Space Saga - a new exhibition about recent research into how people could live on the moon - has just opened at the Danish Architecture Centre and in time for the start of the school winter holiday.

There are certainly plenty of things to occupy children and trigger their imaginations - including a chance to build a moon module in Lego - but intriguing and complicated concepts are also explored that apply more widely to life down here on earth ….. so, for instance, on how light or lack of light effects our sleep patterns, and with a direct impact on our mental and physical health, and important questions are raised about the food we need rather the food we want and the importance of smell and taste in our lives.

With space exploration, there is the stress of very real isolation or, rather, isolation with a few other people in a tightly-confined space so this exhibition is, in part, about how humans have been such a successful animal because we find the ways that help us adapt to even the most extreme and hostile environments.

At the centre of the exhibition is the Lunark module from SAGA Space Architects that was built to help understand how people could survive if a long-term or even a permanent settlement was established on the moon.

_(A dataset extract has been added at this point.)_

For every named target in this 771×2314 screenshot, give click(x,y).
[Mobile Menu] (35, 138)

In 2020, Sebastian Aristotelis and Karl-Johan Sørensen took the pod to Moriusaq -a bay over 1,000 kilometres north of the Arctic Circle in Greenland - where, for 60 days, it was a base for them to investigate the “psychological effects associated with isolation” in an extreme and hostile environment.

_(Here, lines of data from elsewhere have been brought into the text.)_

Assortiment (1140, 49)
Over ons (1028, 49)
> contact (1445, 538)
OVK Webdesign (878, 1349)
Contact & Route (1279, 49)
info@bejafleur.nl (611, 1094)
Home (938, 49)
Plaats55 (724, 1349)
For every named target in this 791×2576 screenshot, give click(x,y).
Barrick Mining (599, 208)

The form of the pod, with interlocked and hinged panels, was inspired by Japanese origami so it could be collapsed down for transport but, unfolded, held within a light aluminium frame and anchored down, it formed a stable structure.

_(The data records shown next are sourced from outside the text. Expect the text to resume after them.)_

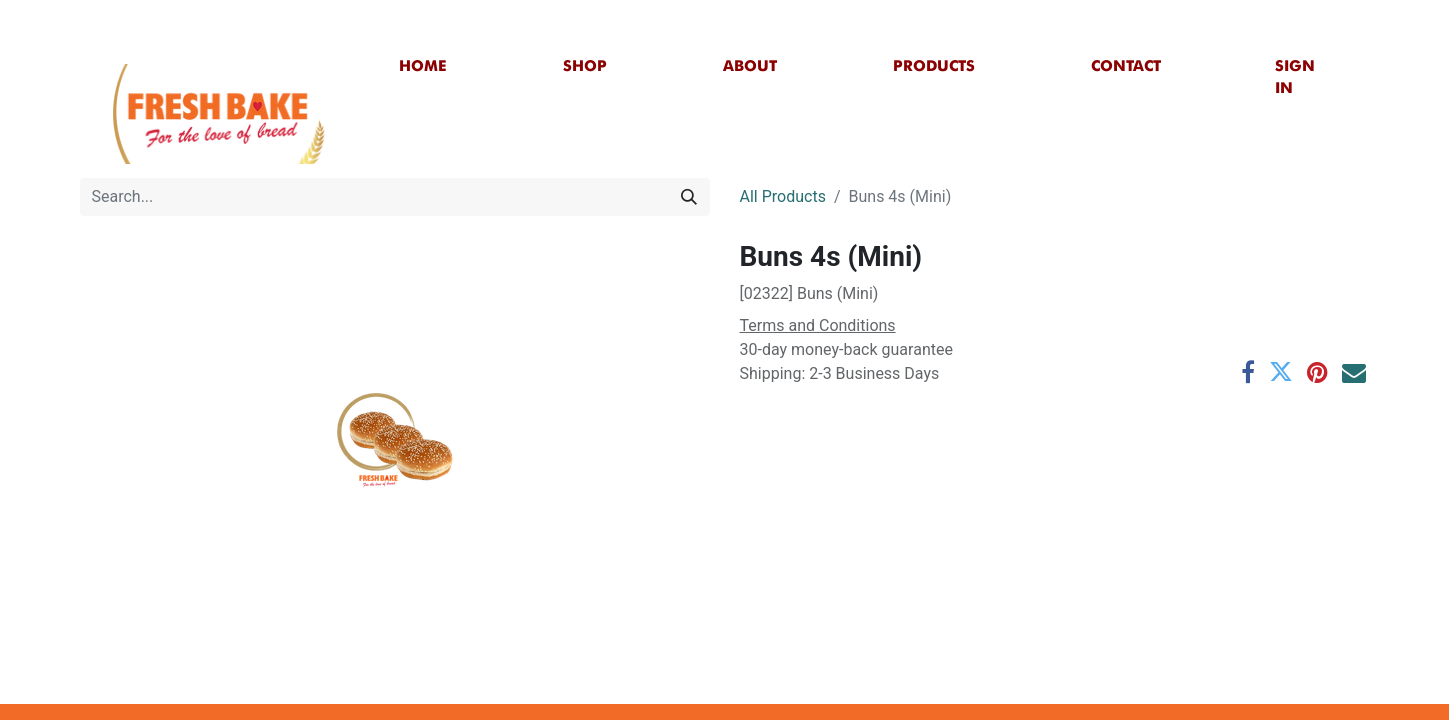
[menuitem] (423, 66)
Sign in (1295, 77)
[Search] (689, 197)
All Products (783, 196)
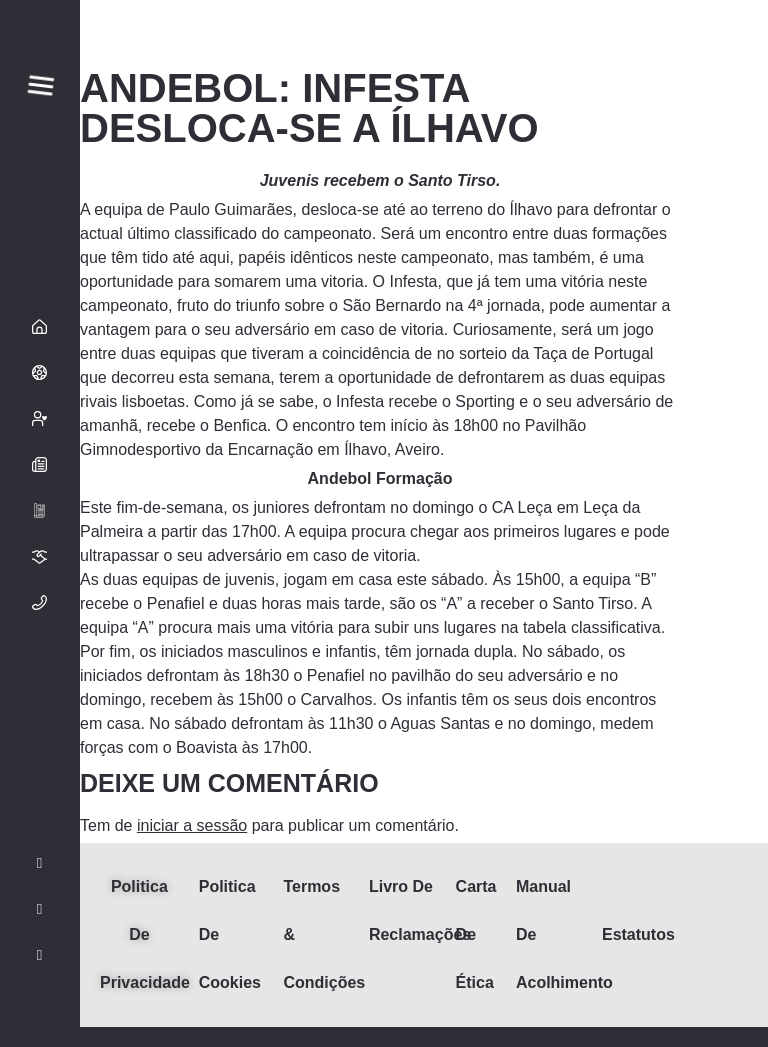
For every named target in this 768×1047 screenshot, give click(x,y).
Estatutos (638, 934)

I would not survive for long in such a confined space … I find it difficult to cope with small spaces so I need to look out at sky and light at regular intervals and I tend to pace up and down at regular intervals as I work. On top of that, I suffer badly from SAD during long winter nights so would certainly have failed any profiling tests for selection for this trial although, on the plus side, and for reasons I’ve never been able to fathom, I have never suffered from travel sickness or jet lag so maybe not a complete non starter.

When you look inside the pod, it’s clear that it was designed primarily as a tightly-organised lab in which to work because there is no real space for anything else. There is a small table or workbench on each side, that can be folded back, and with two chairs and a very small stove on the floor - cooking was basic so about boiling a kettle for hot water to rehydrate dried food - and, above on each side, there are cramped bunks buried into the thick insulation panels. In the small lobby of the entrance, or what is euphemistically called the airlock, there is a toilet and that is about it.

The mission was the subject of a series of programmes - Eksperimentet: 60 dage på månen - that were broadcast in June 2021 but can still be viewed on the DR tv channel (in Danish).